Where property owners are resistant to this message, however, the LHMU and SFWU unions are prepared to try to shame the companies into action. One tactic has been to award ‘Golden Toilet Brush' awards to employers who fail to agree to improve standards in cleaning contracts. A similar approach has been adopted by the union Unite (formerly TGWU) in the UK, which has been running a campaign in recent years to try to improve cleaners' wages in the City of London and Docklands business areas. Unite's tactic has been to focus on the companies actually occupying the office blocks, trying to embarrass some of the highest profile financial institutions in London with the prospect of poor PR. Several major companies have been presented with a ‘Golden Vacuum' award, given – according to the union - “for sucking their cleaners dry”. Unite's campaign for better treatment for cleaners is starting to strike a chord. Barclays Bank, for example, recently arranged for their cleaners to have a substantial pay rise, to £7.50 ($15) an hour, above the union's recommended minimum hourly rate. Unite has also signed collective agreements with the three largest contractors in the City of London. “Those companies to their credit know that the future must lie in competing on quality and innovation, not a race to the bottom on wages,” says Unite's deputy general secretary Jack Dromey.

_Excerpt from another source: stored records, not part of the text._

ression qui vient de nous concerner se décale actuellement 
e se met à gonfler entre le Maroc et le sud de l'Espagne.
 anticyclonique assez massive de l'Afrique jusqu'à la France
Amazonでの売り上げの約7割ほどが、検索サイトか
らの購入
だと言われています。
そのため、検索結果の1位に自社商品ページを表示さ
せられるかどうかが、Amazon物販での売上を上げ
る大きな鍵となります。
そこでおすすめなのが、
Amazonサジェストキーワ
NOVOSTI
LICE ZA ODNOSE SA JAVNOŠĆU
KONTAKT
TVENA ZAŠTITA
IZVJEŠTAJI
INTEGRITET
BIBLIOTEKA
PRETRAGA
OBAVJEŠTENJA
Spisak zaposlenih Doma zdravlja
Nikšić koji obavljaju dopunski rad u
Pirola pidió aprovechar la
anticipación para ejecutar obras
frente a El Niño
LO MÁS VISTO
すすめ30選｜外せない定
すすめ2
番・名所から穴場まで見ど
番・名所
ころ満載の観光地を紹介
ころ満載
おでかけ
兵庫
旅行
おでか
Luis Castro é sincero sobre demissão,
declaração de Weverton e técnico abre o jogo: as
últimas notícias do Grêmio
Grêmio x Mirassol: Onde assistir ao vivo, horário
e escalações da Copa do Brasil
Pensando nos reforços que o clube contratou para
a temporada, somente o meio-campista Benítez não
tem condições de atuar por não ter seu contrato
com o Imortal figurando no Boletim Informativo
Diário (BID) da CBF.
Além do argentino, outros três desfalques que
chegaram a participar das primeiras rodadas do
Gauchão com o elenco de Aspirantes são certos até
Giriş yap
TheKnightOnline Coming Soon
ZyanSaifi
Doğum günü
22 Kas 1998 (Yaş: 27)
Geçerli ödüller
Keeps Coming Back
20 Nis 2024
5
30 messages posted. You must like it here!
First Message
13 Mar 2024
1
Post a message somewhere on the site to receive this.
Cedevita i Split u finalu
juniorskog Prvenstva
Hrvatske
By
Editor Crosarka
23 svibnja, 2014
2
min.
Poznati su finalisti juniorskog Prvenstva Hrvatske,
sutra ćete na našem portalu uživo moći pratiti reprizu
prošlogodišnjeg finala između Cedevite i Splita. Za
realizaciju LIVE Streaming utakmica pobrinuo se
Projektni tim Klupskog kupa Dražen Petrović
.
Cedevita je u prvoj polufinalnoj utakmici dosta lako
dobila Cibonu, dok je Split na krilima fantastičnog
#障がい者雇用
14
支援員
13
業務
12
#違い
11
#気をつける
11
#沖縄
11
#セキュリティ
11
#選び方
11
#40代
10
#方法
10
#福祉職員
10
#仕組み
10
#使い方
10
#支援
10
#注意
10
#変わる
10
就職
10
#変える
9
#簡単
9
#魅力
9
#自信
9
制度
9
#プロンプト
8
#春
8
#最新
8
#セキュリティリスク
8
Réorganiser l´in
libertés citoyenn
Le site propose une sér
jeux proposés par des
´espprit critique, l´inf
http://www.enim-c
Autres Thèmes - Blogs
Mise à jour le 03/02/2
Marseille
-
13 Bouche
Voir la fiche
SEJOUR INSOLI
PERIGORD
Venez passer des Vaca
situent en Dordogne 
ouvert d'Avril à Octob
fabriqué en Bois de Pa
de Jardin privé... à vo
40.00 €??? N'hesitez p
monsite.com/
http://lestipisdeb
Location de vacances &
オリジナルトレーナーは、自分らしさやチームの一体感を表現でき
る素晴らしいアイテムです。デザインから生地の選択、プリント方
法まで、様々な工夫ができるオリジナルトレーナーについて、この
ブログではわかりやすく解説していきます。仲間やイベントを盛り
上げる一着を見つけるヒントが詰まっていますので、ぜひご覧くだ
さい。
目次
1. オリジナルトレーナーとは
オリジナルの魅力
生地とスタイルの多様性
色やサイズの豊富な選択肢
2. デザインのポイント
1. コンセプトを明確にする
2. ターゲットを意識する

At the European regional level, the European Union's structures for dialogue between the social partners have been successfully operating for the cleaning industry since 1999, bringing together the trade association the European Federation of Cleaning Industries and the property services sector of UNI Europa. Their work includes the joint communiqué mentioned earlier, which calls among other things for greater professionalism in the sector, an end to the ‘vicious circle' of cost cutting, and an emphasis on employee retention and the promotion of full-time work. The EFCI and UNI have also focused specifically on the need to encourage cleaning during ordinary daytime working hours. Daytime cleaning helps workers, they say, by allowing them to work longer hours and to better combine work with family and private life. They argue as well that it can help clients and contractors as well, by reducing costs and increasing the pool of available workers. Daytime cleaning is safer, too, they maintain.

UNI has also been a partner to a Letter of Agreement signed in 2003 with the multinational cleaning contractor ISS. This agreement puts in place a framework for industrial relations across the group's worldwide operations, based closely on the ILO's core labour standards. The agreement includes among other things a commitment by the company not to use forced, bonded or child labour, a recognition of the right of workers of freedom of association and the right to collective bargaining, and an acceptance of the need to ensure that working conditions are decent. ISS has signed a Responsible Cleaning Contractor agreement in Australia with LHMU, is moving towards a similar agreement with the SFWU in New Zealand and has also recently signed an agreement in the Netherlands giving organising rights to the union FNV Bondgenoten.

Initiatives like these suggest a way forward for the industry. Nevertheless, in many parts of the world cleaners continue to find themselves right at the bottom of the pay ladder. In Hong Kong , for example, 54,000 cleaners remain on very low wages after the High Court in May this year dismissed a case which sought to force the government to establish a minimum wage for cleaners. The Court found that there was no such requirement.